◆ **INFORMATION GIVEN**:

# # #

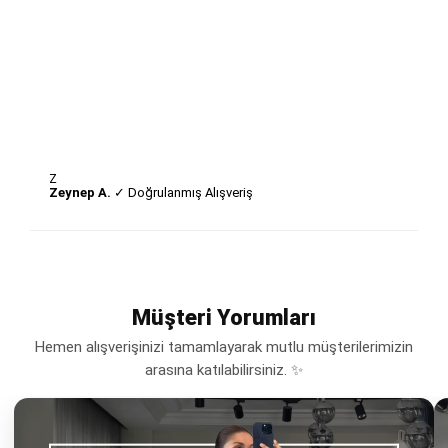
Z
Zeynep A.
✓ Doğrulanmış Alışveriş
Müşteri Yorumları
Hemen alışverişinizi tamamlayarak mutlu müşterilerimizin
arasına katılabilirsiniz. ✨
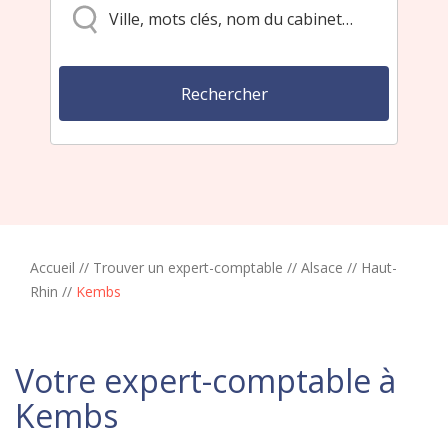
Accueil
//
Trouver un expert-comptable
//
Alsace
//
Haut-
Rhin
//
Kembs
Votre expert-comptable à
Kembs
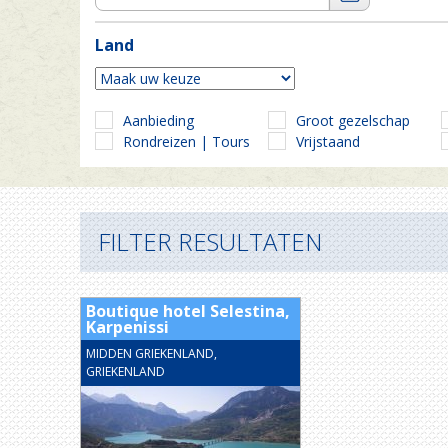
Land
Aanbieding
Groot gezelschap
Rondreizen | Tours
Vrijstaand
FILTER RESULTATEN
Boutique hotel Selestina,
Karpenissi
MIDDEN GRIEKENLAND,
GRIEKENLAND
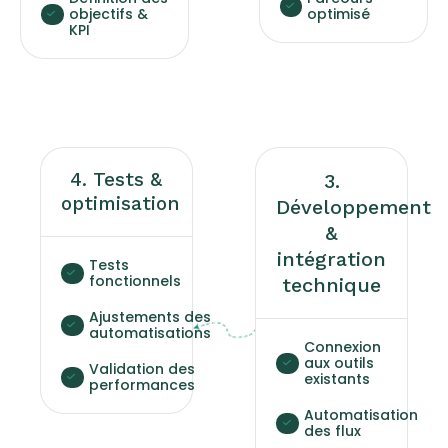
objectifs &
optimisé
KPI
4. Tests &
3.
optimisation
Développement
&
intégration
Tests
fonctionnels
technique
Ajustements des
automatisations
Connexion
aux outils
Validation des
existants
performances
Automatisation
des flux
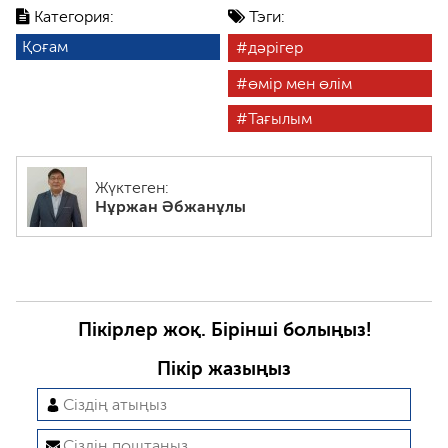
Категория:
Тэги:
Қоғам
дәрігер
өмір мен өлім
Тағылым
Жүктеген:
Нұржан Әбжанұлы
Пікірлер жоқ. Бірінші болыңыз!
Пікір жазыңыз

# # #

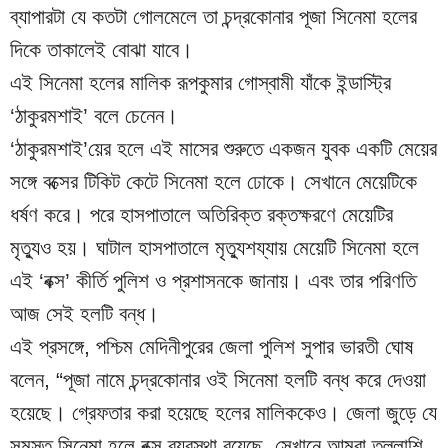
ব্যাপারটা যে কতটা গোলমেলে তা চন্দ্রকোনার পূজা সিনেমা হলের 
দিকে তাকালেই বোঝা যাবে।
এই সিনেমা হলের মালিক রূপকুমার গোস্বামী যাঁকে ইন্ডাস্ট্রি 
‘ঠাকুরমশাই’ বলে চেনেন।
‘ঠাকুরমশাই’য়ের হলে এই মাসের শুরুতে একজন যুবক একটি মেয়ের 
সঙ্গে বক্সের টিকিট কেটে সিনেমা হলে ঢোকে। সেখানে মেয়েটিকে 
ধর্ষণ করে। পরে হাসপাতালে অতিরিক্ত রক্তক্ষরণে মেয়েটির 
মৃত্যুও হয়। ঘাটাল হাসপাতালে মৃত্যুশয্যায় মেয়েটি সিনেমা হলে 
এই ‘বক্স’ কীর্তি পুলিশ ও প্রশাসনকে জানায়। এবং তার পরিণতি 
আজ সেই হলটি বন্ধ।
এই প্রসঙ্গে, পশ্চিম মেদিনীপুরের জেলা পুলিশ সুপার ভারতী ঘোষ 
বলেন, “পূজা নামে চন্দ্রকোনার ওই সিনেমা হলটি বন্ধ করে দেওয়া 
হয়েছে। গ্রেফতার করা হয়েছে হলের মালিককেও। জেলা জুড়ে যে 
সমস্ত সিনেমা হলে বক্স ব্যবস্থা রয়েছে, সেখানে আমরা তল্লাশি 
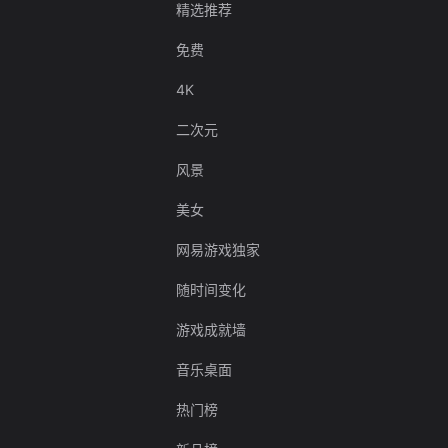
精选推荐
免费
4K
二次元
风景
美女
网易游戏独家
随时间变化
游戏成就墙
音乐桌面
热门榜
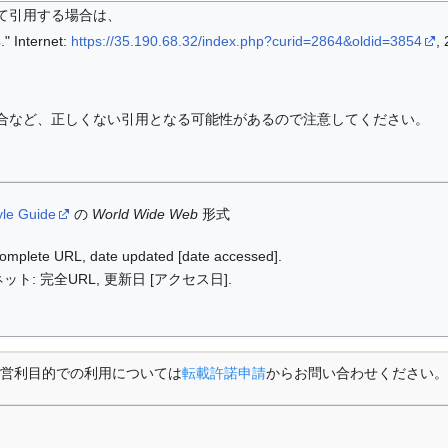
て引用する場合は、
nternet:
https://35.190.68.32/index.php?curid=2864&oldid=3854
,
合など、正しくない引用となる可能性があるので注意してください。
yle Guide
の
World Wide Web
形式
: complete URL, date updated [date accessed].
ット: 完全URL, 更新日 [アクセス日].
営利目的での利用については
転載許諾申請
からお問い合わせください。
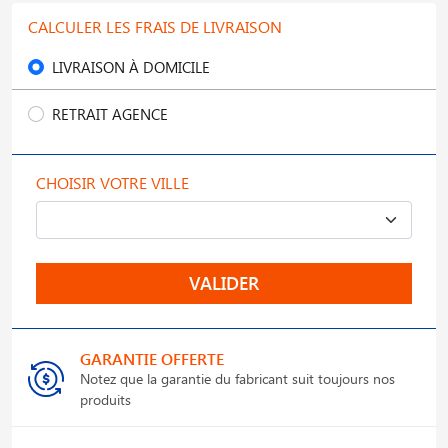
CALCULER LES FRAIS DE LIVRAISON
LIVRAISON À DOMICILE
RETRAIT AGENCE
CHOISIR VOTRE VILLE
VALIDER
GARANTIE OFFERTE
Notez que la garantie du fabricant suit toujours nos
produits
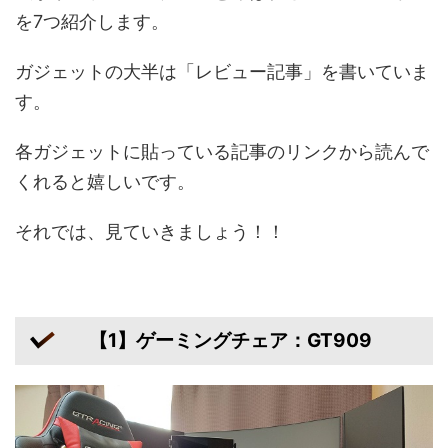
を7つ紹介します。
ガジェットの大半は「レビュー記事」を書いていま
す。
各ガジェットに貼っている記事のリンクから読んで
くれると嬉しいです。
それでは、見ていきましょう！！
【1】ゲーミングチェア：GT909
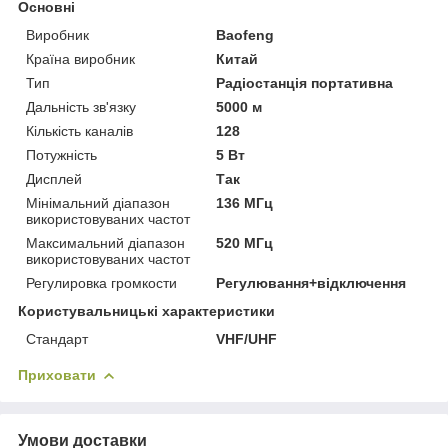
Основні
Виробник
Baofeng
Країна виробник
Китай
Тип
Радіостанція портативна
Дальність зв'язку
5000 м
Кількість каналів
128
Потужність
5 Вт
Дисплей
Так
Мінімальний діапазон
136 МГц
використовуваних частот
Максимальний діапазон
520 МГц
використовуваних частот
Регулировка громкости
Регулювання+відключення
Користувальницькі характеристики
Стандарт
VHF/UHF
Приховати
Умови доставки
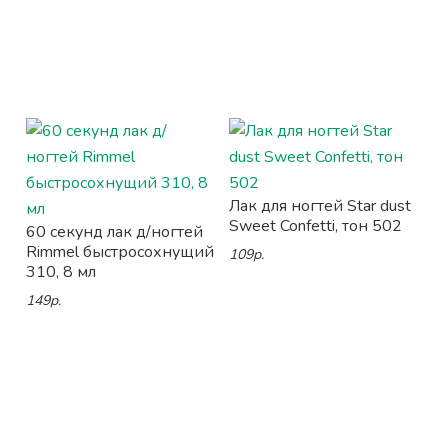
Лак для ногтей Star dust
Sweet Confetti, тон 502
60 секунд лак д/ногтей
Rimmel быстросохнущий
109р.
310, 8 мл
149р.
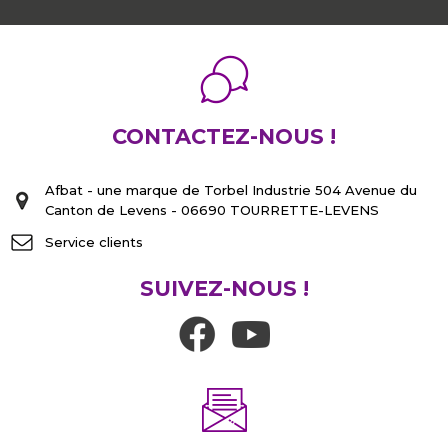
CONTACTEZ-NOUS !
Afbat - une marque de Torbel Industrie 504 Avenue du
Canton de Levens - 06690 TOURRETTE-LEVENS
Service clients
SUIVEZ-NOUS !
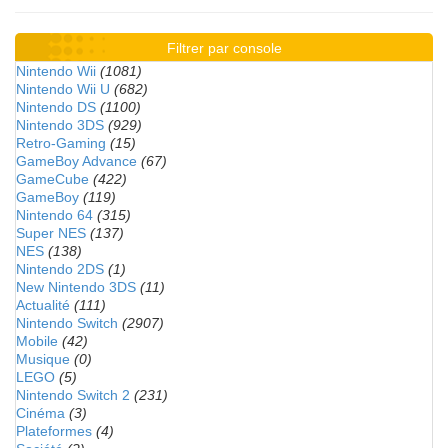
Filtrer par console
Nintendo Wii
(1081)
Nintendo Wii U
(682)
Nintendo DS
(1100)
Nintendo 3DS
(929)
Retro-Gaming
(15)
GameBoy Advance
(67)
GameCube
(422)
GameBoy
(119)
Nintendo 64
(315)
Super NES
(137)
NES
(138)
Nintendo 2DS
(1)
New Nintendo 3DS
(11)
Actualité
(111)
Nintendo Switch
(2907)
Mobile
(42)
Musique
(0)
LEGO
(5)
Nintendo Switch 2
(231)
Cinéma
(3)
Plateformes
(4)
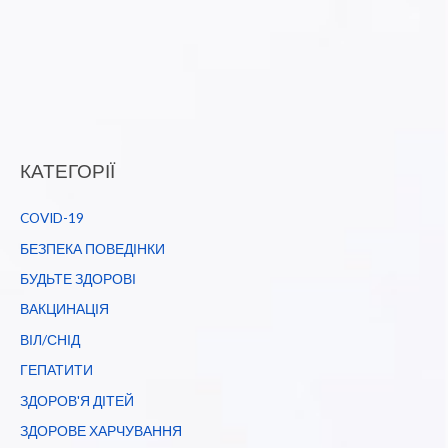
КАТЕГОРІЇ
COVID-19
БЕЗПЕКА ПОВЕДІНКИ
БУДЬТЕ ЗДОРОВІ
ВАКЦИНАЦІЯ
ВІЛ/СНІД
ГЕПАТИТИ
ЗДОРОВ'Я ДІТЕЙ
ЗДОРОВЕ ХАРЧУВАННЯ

# # #

◆ **WHAT THE TASK REQUIRES**:
Repeat the lines above exactly, beginning with the one containing "Мінімальний діапазон" and finishing with the one containing "БЕЗПЕКА ПОВЕДІНКИ". No pictures belong in the copy.

◆ **WRITTEN SOLUTION**:
Мінімальний діапазон
136 МГц
використовуваних частот
Максимальний діапазон
520 МГц
використовуваних частот
Регулировка громкости
Регулювання+відключення
Користувальницькі характеристики
Стандарт
VHF/UHF
Приховати
Умови доставки
Лак для ногтей Star dust
Sweet Confetti, тон 502
60 секунд лак д/ногтей
Rimmel быстросохнущий
109р.
310, 8 мл
149р.
CONTACTEZ-NOUS !
Afbat - une marque de Torbel Industrie 504 Avenue du
Canton de Levens - 06690 TOURRETTE-LEVENS
Service clients
SUIVEZ-NOUS !
Filtrer par console
Nintendo Wii
(1081)
Nintendo Wii U
(682)
Nintendo DS
(1100)
Nintendo 3DS
(929)
Retro-Gaming
(15)
GameBoy Advance
(67)
GameCube
(422)
GameBoy
(119)
Nintendo 64
(315)
Super NES
(137)
NES
(138)
Nintendo 2DS
(1)
New Nintendo 3DS
(11)
Actualité
(111)
Nintendo Switch
(2907)
Mobile
(42)
Musique
(0)
LEGO
(5)
Nintendo Switch 2
(231)
Cinéma
(3)
Plateformes
(4)
КАТЕГОРІЇ
COVID-19
БЕЗПЕКА ПОВЕДІНКИ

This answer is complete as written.